----- DATA PROVIDED -----
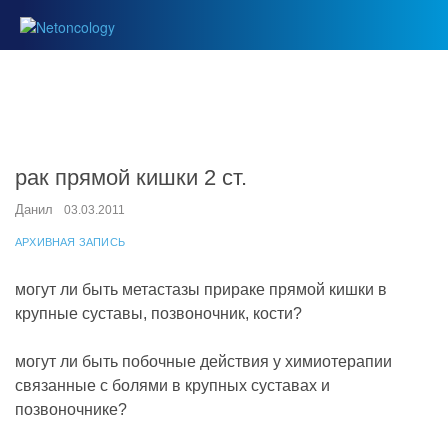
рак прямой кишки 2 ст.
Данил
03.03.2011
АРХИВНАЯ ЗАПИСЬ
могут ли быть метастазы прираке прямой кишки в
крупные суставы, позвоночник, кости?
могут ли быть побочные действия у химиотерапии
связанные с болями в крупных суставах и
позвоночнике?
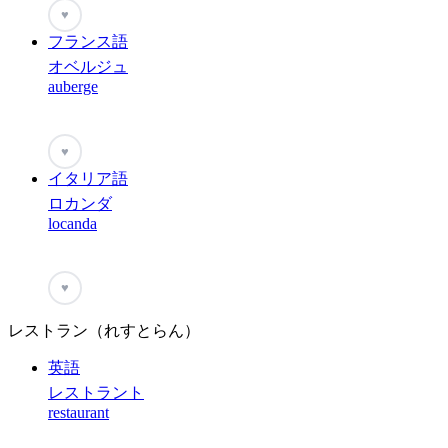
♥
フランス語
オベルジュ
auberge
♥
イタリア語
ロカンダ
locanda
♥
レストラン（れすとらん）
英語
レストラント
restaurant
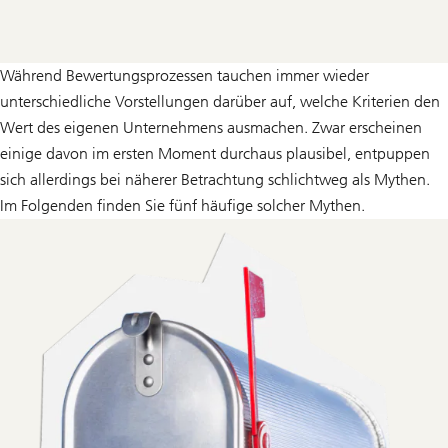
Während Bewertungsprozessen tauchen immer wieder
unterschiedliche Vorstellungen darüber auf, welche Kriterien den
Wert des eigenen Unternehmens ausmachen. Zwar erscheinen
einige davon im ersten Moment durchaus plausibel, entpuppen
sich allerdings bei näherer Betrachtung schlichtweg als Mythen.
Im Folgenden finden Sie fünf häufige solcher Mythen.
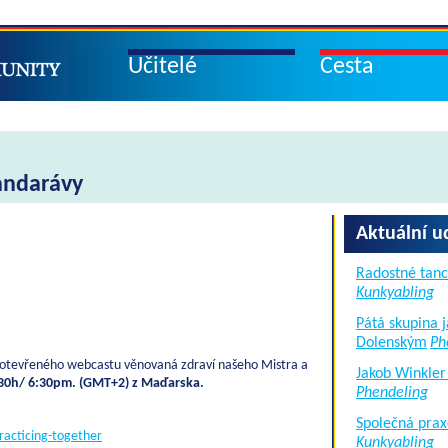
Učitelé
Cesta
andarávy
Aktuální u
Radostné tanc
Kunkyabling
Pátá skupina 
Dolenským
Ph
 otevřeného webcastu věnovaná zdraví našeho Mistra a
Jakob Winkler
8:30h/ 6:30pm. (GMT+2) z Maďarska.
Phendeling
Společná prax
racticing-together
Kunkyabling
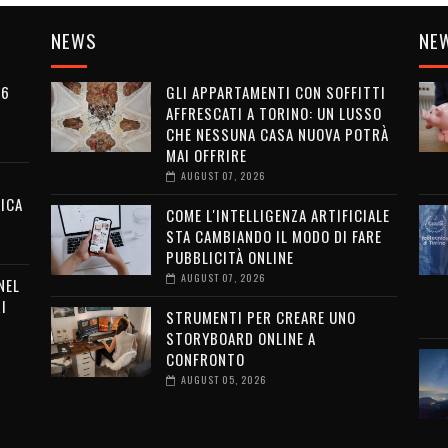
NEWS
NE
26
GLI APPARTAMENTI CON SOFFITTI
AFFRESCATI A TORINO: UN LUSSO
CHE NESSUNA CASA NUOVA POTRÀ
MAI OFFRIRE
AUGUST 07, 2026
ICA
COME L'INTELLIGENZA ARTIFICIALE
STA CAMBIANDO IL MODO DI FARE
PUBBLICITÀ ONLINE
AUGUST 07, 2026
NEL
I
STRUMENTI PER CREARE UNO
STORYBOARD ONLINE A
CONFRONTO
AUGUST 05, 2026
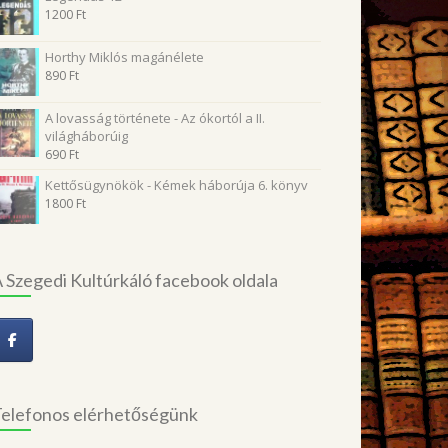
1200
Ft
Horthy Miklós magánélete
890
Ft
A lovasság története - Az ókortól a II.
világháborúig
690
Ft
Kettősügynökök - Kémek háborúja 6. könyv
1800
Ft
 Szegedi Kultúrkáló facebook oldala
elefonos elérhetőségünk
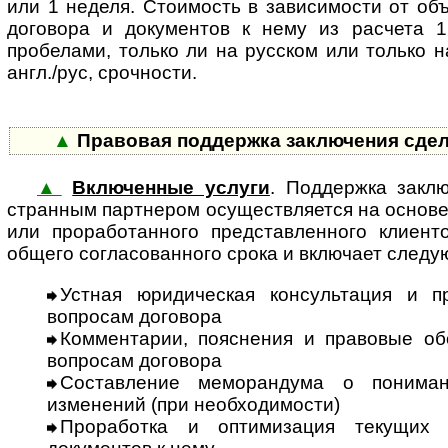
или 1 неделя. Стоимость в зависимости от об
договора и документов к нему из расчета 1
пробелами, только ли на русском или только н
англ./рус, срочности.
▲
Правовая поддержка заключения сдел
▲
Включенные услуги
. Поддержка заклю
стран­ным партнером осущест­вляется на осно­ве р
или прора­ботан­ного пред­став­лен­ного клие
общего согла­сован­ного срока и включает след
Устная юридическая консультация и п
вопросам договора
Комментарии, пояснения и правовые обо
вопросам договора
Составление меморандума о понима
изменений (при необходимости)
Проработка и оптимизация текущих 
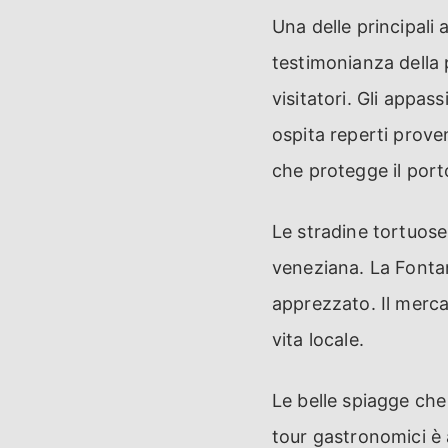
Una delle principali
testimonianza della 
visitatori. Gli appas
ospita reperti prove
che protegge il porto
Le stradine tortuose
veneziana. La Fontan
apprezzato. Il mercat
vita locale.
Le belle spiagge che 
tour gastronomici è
-----
## [WORK ITEM]
All of the data above should be quoted exactly, except for the pictures.

## [TASK RESULT]
рак прямой кишки 2 ст.
Данил
03.03.2011
АРХИВНАЯ ЗАПИСЬ
могут ли быть метастазы прираке прямой кишки в
крупные суставы, позвоночник, кости?
могут ли быть побочные действия у химиотерапии
связанные с болями в крупных суставах и
позвоночнике?
♥
フランス語
オベルジュ
auberge
♥
イタリア語
ロカンダ
locanda
♥
レストラン（れすとらん）
英語
レストラント
restaurant
Während Bewertungsprozessen tauchen immer wieder
unterschiedliche Vorstellungen darüber auf, welche Kriterien den
Wert des eigenen Unternehmens ausmachen. Zwar erscheinen
einige davon im ersten Moment durchaus plausibel, entpuppen
sich allerdings bei näherer Betrachtung schlichtweg als Mythen.
Im Folgenden finden Sie fünf häufige solcher Mythen.
Učitelé
Cesta
andarávy
Aktuální u
Radostné tanc
Kunkyabling
Pátá skupina 
Dolenským
Ph
 otevřeného webcastu věnovaná zdraví našeho Mistra a
Jakob Winkler
8:30h/ 6:30pm. (GMT+2) z Maďarska.
Phendeling
Společná prax
racticing-together
Kunkyabling
NEWS
NE
26
GLI APPARTAMENTI CON SOFFITTI
AFFRESCATI A TORINO: UN LUSSO
CHE NESSUNA CASA NUOVA POTRÀ
MAI OFFRIRE
AUGUST 07, 2026
ICA
COME L'INTELLIGENZA ARTIFICIALE
STA CAMBIANDO IL MODO DI FARE
PUBBLICITÀ ONLINE
AUGUST 07, 2026
NEL
I
STRUMENTI PER CREARE UNO
STORYBOARD ONLINE A
CONFRONTO
AUGUST 05, 2026
1200
Ft
Horthy Miklós magánélete
890
Ft
A lovasság története - Az ókortól a II.
világháborúig
690
Ft
Kettősügynökök - Kémek háborúja 6. könyv
1800
Ft
 Szegedi Kultúrkáló facebook oldala
elefonos elérhetőségünk
или 1 неделя. Стоимость в зависимости от об
договора и документов к нему из расчета 1
пробелами, только ли на русском или только н
англ./рус, срочности.
▲
Правовая поддержка заключения сдел
▲
Включенные услуги
. Поддержка заклю
стран­ным партнером осущест­вляется на осно­ве р
или прора­ботан­ного пред­став­лен­ного клие
общего согла­сован­ного срока и включает след
Устная юридическая консультация и п
вопросам договора
Комментарии, пояснения и правовые обо
вопросам договора
Составление меморандума о понима
изменений (при необходимости)
Проработка и оптимизация текущих 
Una delle principali
testimonianza della 
visitatori. Gli appas
ospita reperti prove
che protegge il porto
Le stradine tortuose
veneziana. La Fontan
apprezzato. Il mercat
vita locale.
Le belle spiagge che 
tour gastronomici è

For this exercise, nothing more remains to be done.